7. Implications and Future Directions¶
- What changes in the landscape
- OLMo 2 demonstrates that fully open LLMs can be both competitive and reproducible when the entire pipeline—data, code, logs, intermediate checkpoints—is released. The stability recipe plus mid‑training curriculum give a replicable path to strong base models (Figure 1; Tables 6, 9).
- Practical applications
- Researchers and practitioners can:
- Reproduce large‑scale training runs and study dynamics (e.g., spike mitigation, initialization scaling).
- Tailor mid‑training curricula for domain skills (e.g., biomedical, legal) using the micro‑anneal methodology (§4.4.2).
- Apply RLVR and constraint‑based reward shaping to tasks with verifiable outcomes (e.g., program synthesis with unit tests, math, data cleaning).
- Follow‑up research enabled/suggested
- Data curriculum design: extend micro‑anneals to multilingual or code‑first curricula; explore principled mixture optimization (beyond duplications/filters) using signals gathered during micro‑anneals (Table 12).

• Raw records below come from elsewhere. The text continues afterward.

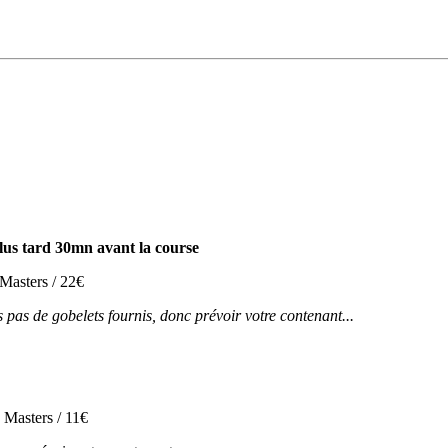
lus tard 30mn avant la course
Masters / 22€
 pas de gobelets fournis, donc prévoir votre contenant...
 Masters / 11€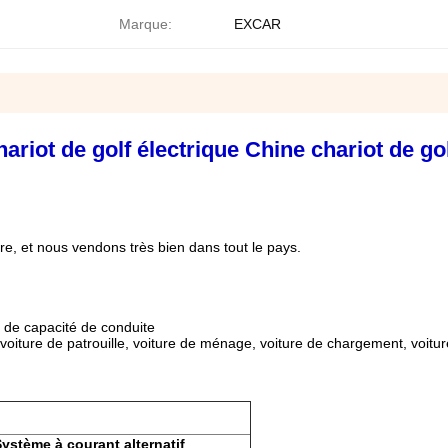
Marque:
EXCAR
iot de golf électrique Chine chariot de go
re, et nous vendons très bien dans tout le pays.
s de capacité de conduite
 voiture de patrouille, voiture de ménage, voiture de chargement, voiture 
ystème à courant alternatif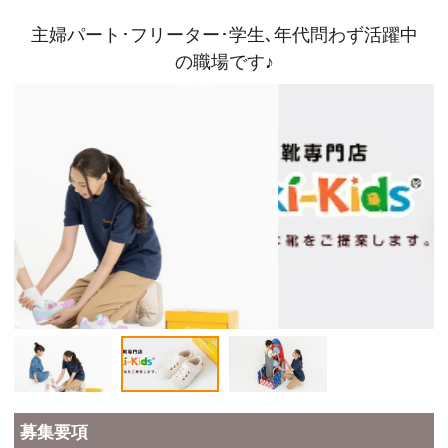
主婦パート･フリーター･学生､年代問わず活躍中
の職場です♪
募集要項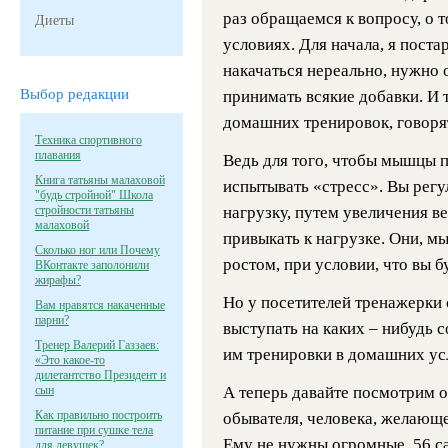
раз обращаемся к вопросу, о 
Диеты
условиях. Для начала, я поста
накачаться нереально, нужно 
Выбор редакции
принимать всякие добавки. И т
домашних тренировок, говорят
Техника спортивного
плавания
Ведь для того, чтобы мышцы 
Книга татьяны малаховой
испытывать «стресс». Вы рег
"будь стройной" Школа
стройности татьяны
нагрузку, путем увеличения в
малаховой
привыкать к нагрузке. Они, м
Сколько ног или Почему
ростом, при условии, что вы б
ВКонтакте заполонили
жирафы?
Но у посетителей тренажерки 
Вам нравятся накаченные
парни?
выступать на каких – нибудь с
Тренер Валерий Газзаев:
им тренировки в домашних ус
«Это какое-то
дилетантство Президент и
сын
А теперь давайте посмотрим 
Как правильно построить
обывателя, человека, желающе
питание при сушке тела
Ему не нужны огромные, 56 са
для девушек?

- Stability at longer contexts: with RoPE θ = 5e5, study scaling to much longer sequence lengths with the same stability stack (§2.1).
- Safety‑aware RL: integrate safety‑specific verifiable rewards or multi‑objective RL to avoid the observed safety dips at the final stage (Table 16).
- Learning‑rate plateaus: systematically map the parameter/token regimes where LR invariance holds, and relate to theory (§4.1; Table 8).
- Transparency benchmarks: OLMES’s dev/held‑out split is a concrete step; broader community adoption could standardize honest reporting and reduce overfitting (Appendix A).
Overall, OLMo 2’s core message is methodological: training stability is a first‑class objective; data curricula can be engineered efficiently; and full openness is feasible at modern scales. The result is a family of base and instruction models that are compute‑efficient (Figure 1), show large capability gains from targeted mid‑training (Table 9), and offer a transparent foundation for research and deployment.